Distributed training is also useful for automated hyper-parameter optimization where multiple models are trained in parallel.

In this document you will learn how to:

  • Train a TF-DF model using distributed training.
  • Tune the hyper-parameters of a TF-DF model using distributed training.

Limitations

As of now, distributed training is supported for:

  • Training Gradient Boosted Trees models with tfdf.keras.DistributedGradientBoostedTreesModel. Distributed Gradient Boosted Trees models are equivalent to their non-distributed counterparts.
  • Hyper-parameter search for any TF-DF model type.

How to enable distributed training

This section list the steps to enabled distributed training.

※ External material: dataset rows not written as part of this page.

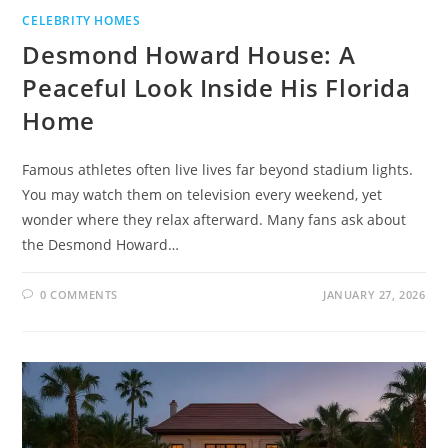
CELEBRITY HOMES
Desmond Howard House: A
Peaceful Look Inside His Florida
Home
Famous athletes often live lives far beyond stadium lights.
You may watch them on television every weekend, yet
wonder where they relax afterward. Many fans ask about
the Desmond Howard…
0 COMMENTS
JANUARY 27, 2026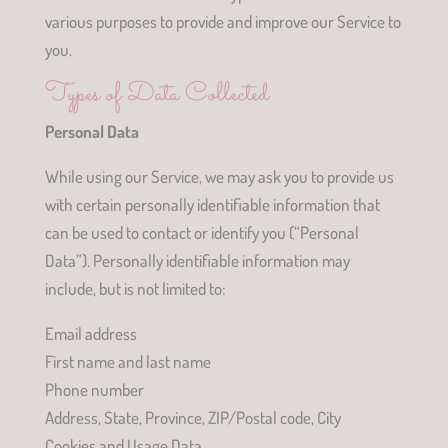
various purposes to provide and improve our Service to
you.
Types of Data Collected
Personal Data
While using our Service, we may ask you to provide us
with certain personally identifiable information that
can be used to contact or identify you (“Personal
Data”). Personally identifiable information may
include, but is not limited to:
Email address
First name and last name
Phone number
Address, State, Province, ZIP/Postal code, City
Cookies and Usage Data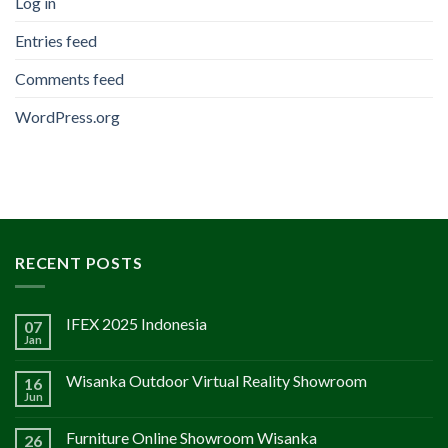
Log in
Entries feed
Comments feed
WordPress.org
RECENT POSTS
IFEX 2025 Indonesia
07
Jan
Wisanka Outdoor Virtual Reality Showroom
16
Jun
Furniture Online Showroom Wisanka
26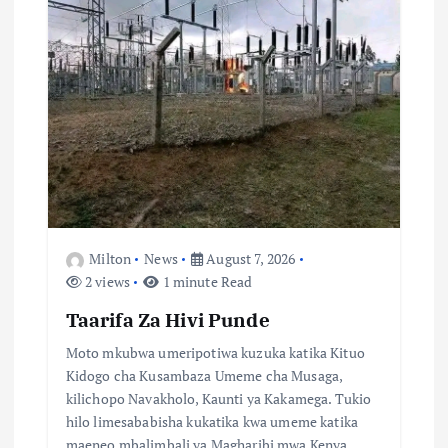
g
a
t
i
o
n
Milton
News
August 7, 2026
2 views
1 minute Read
Taarifa Za Hivi Punde
Moto mkubwa umeripotiwa kuzuka katika Kituo
Kidogo cha Kusambaza Umeme cha Musaga,
kilichopo Navakholo, Kaunti ya Kakamega. Tukio
hilo limesababisha kukatika kwa umeme katika
maeneo mbalimbali ya Magharibi mwa Kenya…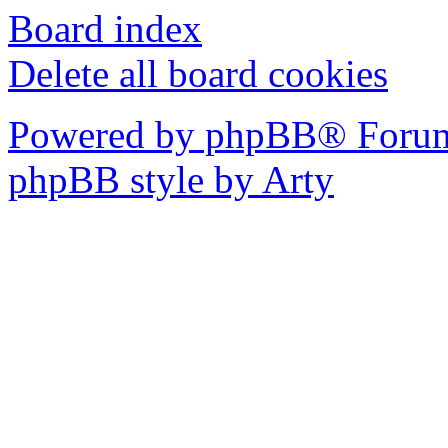
Board index
Delete all board cookies
Powered by phpBB® Forum
phpBB style by Arty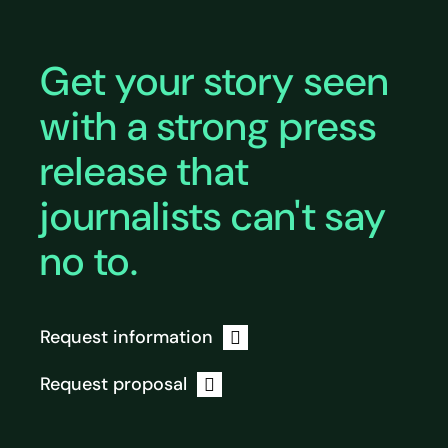
Get your story seen
with a strong press
release that
journalists can't say
no to.
Request information
Request proposal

For full examples, see the next section.

ParameterServerStrategy scope

The model and the dataset are defined in a ParameterServerStrategy scope.

strategy = tf.distribute.experimental.ParameterServerStrategy(...)
with strategy.scope():
  model = tfdf.keras.DistributedGradientBoostedTreesModel()
  distributed_train_dataset = strategy.distribute_datasets_from_function(dataset_fn)
model.fit(distributed_train_dataset)

Dataset format

Like for non-distributed training, datasets can be provided as

  1. A finite tensorflow distributed dataset, or
  2. a path to the dataset files using one of the compatible dataset formats.

Using sharded files is significantly simpler than using the finite tensorflow distributed dataset approach (1 line vs ~20 lines of code). However, only the tensorflow dataset approach supports TensorFlow pre-processing. If your pipeline does not contain any pre-processing, the sharded dataset option is recommended.

In both cases, the dataset should be sharded into multiple files to distribute dataset reading efficiently.

Setup workers

A chief process is the program running the python code that defines the TensorFlow model. This process is not running any heavy computation. The effective training computation is done by workers. Workers are processes running a TensorFlow Parameter Server.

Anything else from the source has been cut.